PROBLEM TO SOLVE: Go through the entries below and pick out every line with "each".

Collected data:
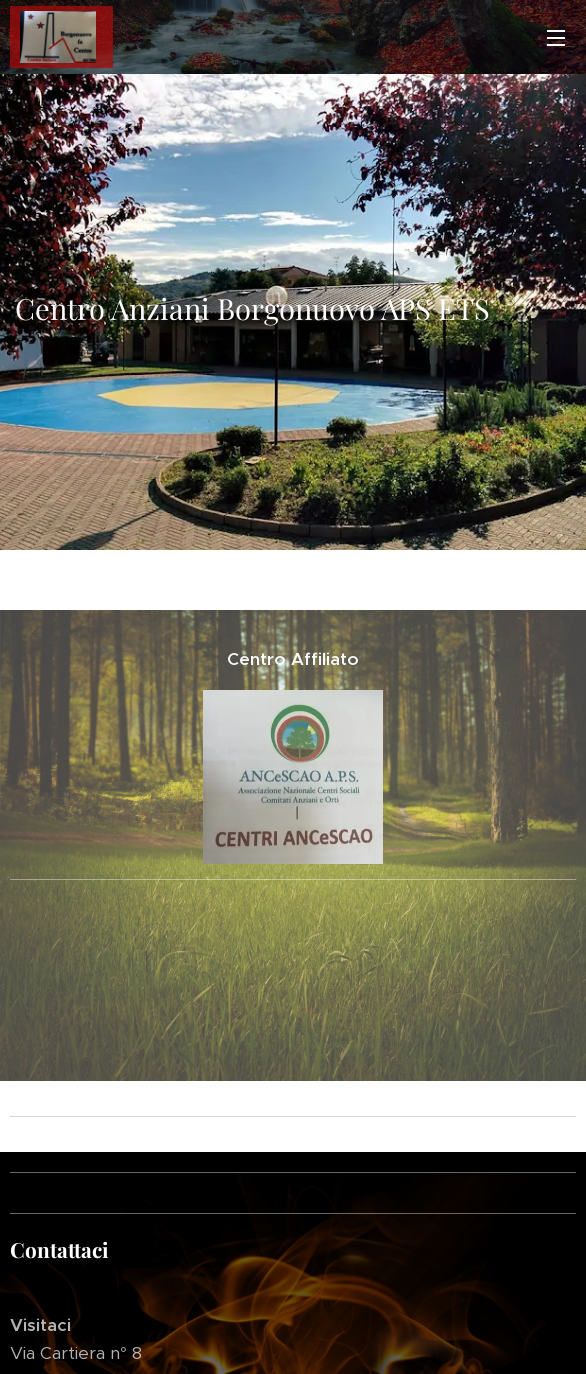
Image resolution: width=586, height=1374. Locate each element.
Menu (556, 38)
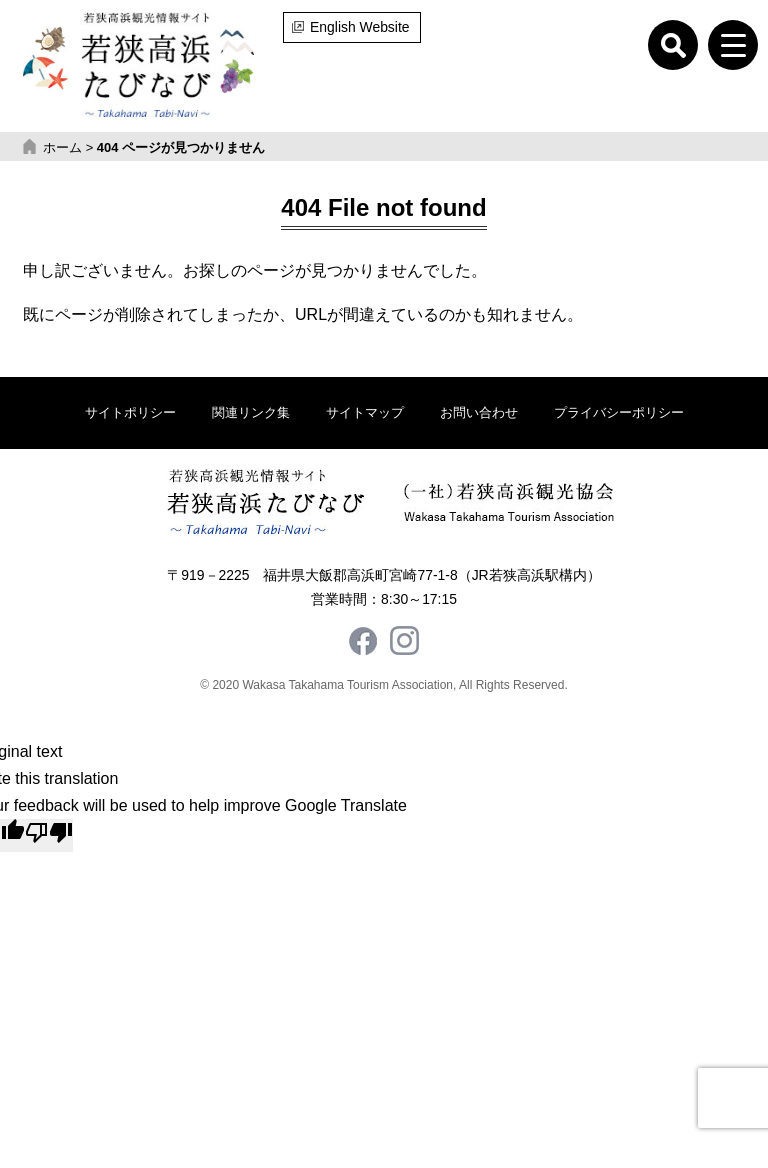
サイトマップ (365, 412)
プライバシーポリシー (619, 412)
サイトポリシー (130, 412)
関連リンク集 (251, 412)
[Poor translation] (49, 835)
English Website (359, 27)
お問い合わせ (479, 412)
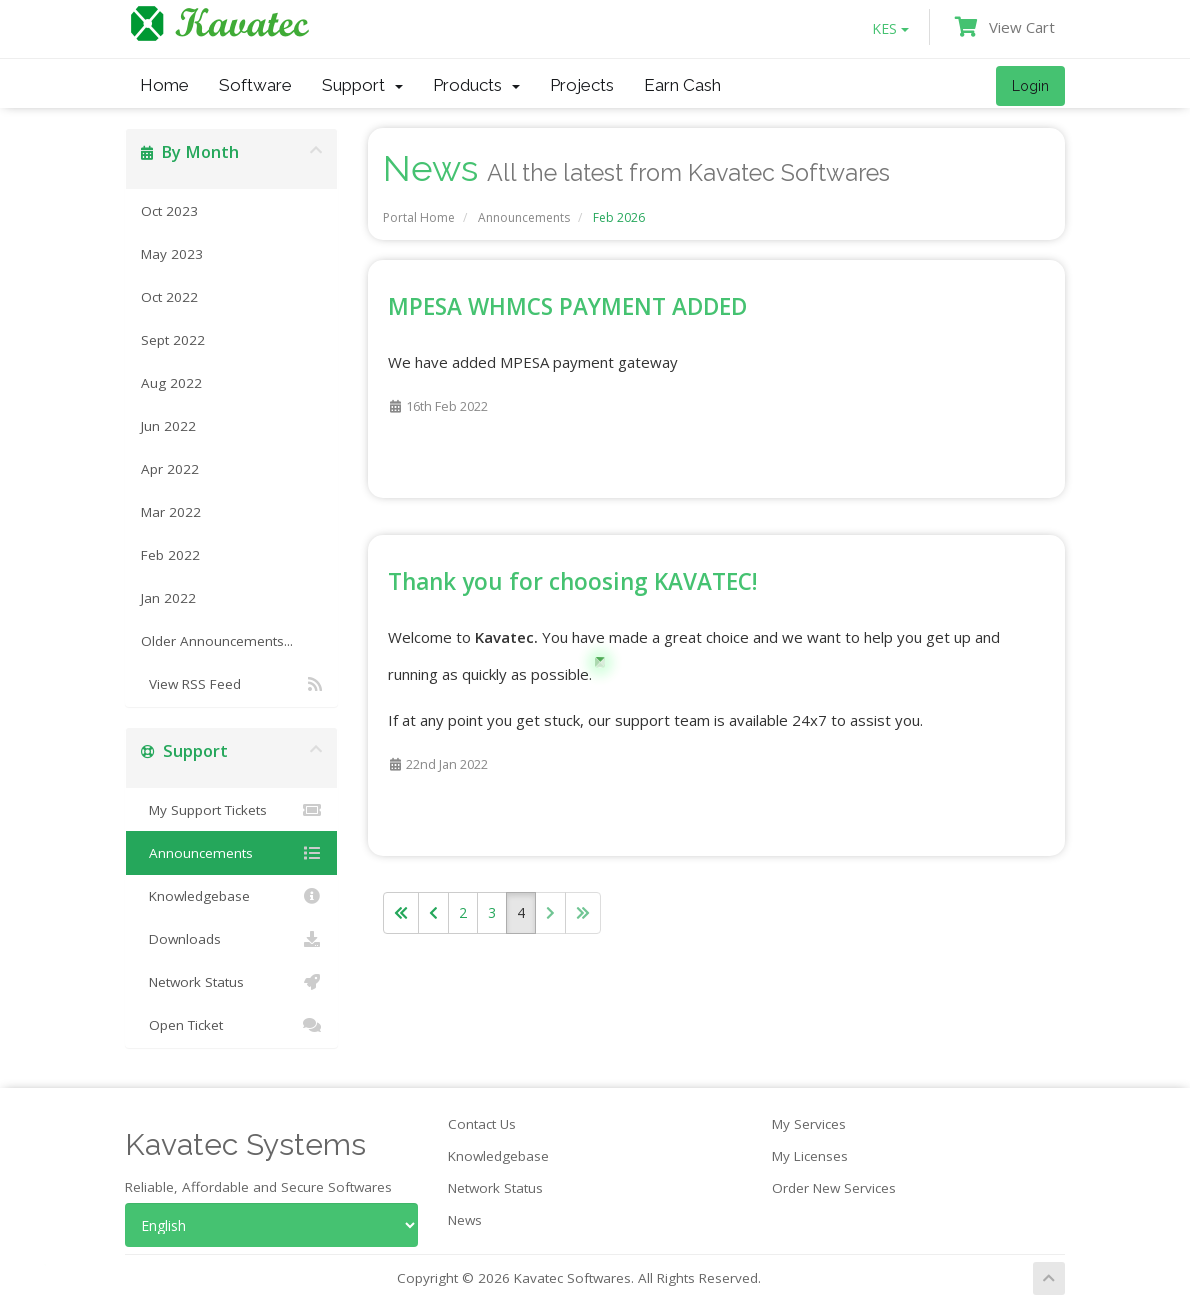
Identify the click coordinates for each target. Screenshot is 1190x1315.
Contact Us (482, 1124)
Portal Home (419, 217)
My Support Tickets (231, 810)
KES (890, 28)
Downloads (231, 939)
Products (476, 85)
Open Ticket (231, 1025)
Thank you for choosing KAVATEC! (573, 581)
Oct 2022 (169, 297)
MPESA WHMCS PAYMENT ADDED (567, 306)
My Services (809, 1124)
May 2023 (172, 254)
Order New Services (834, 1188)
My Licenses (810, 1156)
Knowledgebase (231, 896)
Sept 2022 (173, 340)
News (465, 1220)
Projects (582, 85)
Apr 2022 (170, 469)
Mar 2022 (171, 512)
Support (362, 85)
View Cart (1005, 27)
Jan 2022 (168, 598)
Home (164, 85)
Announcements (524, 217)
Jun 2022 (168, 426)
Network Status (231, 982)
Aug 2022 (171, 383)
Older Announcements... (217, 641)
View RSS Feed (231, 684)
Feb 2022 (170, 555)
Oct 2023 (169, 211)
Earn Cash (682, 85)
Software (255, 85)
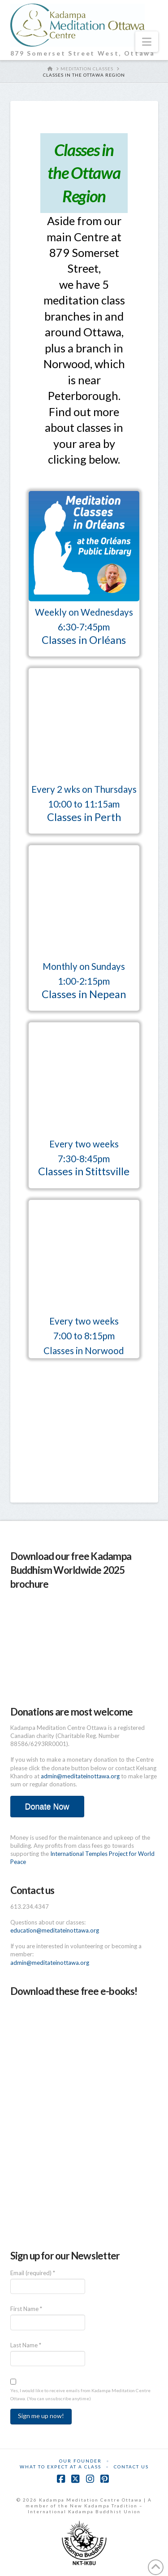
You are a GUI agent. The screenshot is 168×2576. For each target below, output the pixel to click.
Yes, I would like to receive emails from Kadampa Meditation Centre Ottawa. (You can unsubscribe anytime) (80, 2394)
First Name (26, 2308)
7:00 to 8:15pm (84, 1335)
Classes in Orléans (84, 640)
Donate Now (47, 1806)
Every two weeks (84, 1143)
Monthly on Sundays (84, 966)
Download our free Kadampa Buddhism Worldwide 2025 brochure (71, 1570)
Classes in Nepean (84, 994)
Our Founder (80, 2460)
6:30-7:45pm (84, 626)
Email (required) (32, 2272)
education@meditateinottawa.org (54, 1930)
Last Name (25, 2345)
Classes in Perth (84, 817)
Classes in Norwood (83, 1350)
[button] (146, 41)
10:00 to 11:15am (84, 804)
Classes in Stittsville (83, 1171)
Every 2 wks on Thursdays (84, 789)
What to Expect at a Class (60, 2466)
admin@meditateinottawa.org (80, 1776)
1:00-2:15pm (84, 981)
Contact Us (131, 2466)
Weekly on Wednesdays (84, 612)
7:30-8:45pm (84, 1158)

---

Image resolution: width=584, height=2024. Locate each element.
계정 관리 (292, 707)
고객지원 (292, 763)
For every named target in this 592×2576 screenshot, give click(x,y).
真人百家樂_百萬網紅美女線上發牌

--

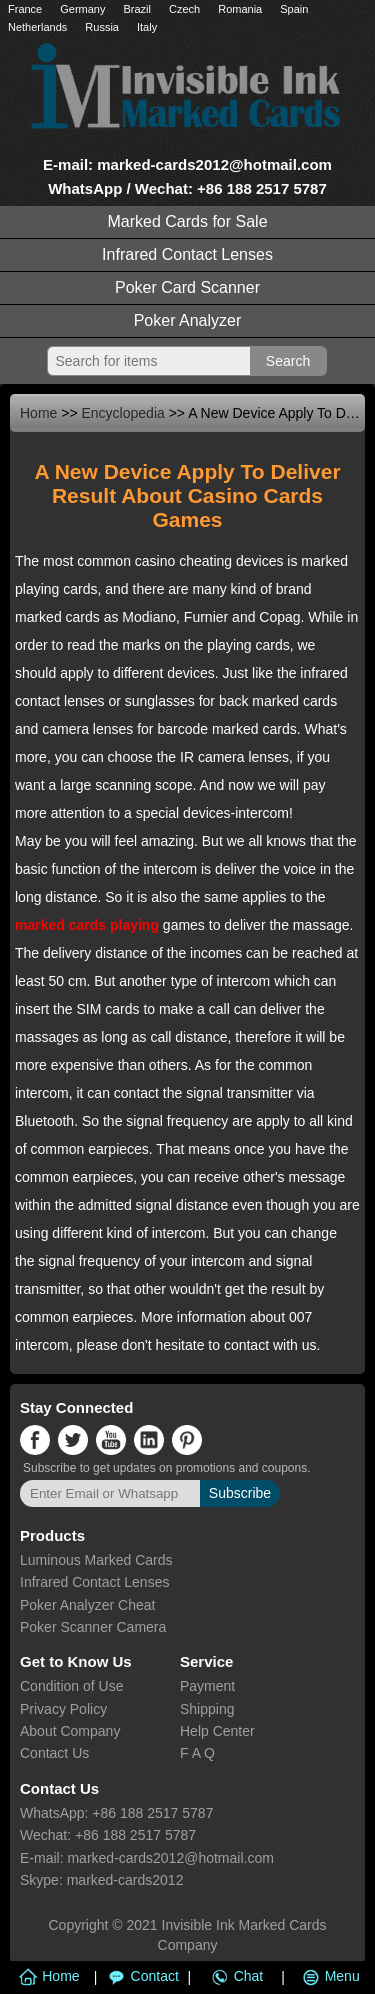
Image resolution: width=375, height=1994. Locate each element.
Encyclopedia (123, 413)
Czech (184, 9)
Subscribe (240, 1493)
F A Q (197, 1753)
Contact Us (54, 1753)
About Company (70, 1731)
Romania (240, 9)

TASK OUTPUT:
Image resolution: width=586, height=1374. Locate each element.
Identify the click coordinates for each target. Screenshot is 1190x1315.
You are a GUI agent. The screenshot is 168×2576. For each target below, output the pixel to click.
Image resolution: width=584, height=2024. Locate each element.
Image resolution: width=375, height=1994. Locate each element.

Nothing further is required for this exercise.